** Assignment **
Only a number is expected: the count of lines in the listing where "заказа" occurs.

** Data supplied **

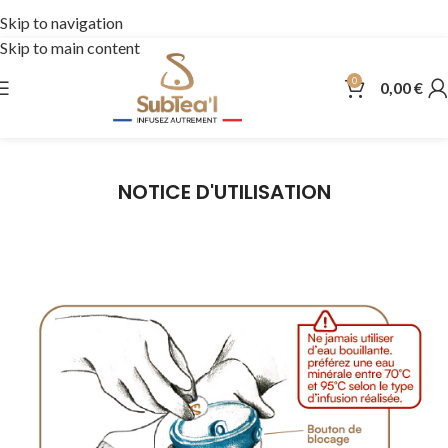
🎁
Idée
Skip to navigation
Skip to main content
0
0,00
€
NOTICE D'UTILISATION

---

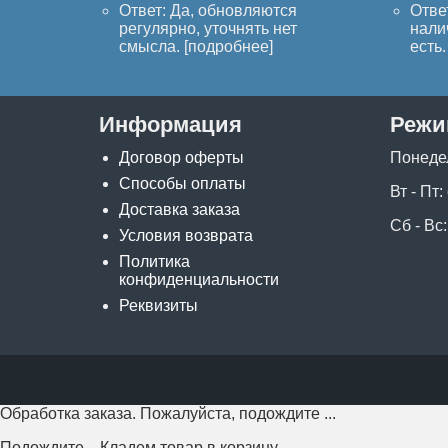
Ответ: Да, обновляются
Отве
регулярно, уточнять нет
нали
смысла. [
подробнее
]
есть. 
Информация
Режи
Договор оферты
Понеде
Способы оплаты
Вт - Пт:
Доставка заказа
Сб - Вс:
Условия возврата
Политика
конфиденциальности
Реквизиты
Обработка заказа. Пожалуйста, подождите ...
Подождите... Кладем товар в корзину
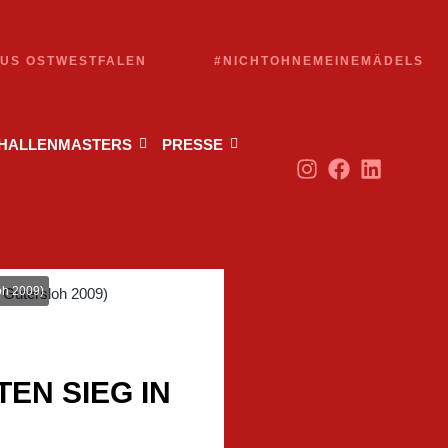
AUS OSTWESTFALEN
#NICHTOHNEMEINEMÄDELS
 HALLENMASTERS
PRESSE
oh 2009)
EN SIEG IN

---

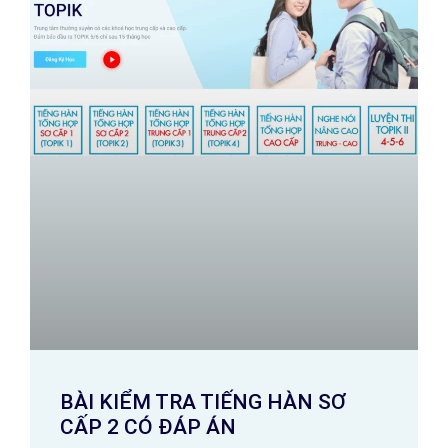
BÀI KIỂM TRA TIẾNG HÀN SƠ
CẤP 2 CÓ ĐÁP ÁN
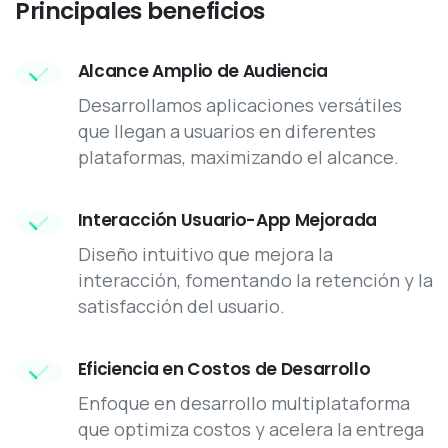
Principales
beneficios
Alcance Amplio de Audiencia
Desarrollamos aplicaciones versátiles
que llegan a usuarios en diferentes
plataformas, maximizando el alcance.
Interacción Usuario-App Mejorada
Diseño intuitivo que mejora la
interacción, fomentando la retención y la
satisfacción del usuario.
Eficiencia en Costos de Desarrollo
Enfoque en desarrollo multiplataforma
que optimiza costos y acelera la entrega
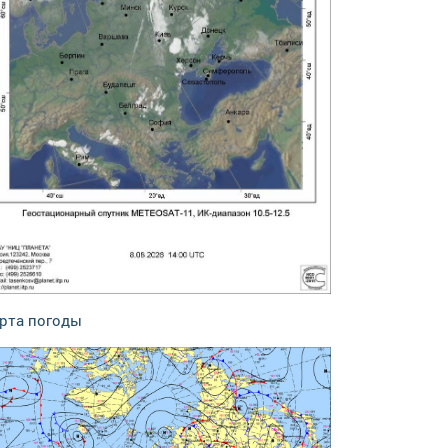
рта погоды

** Task result **
2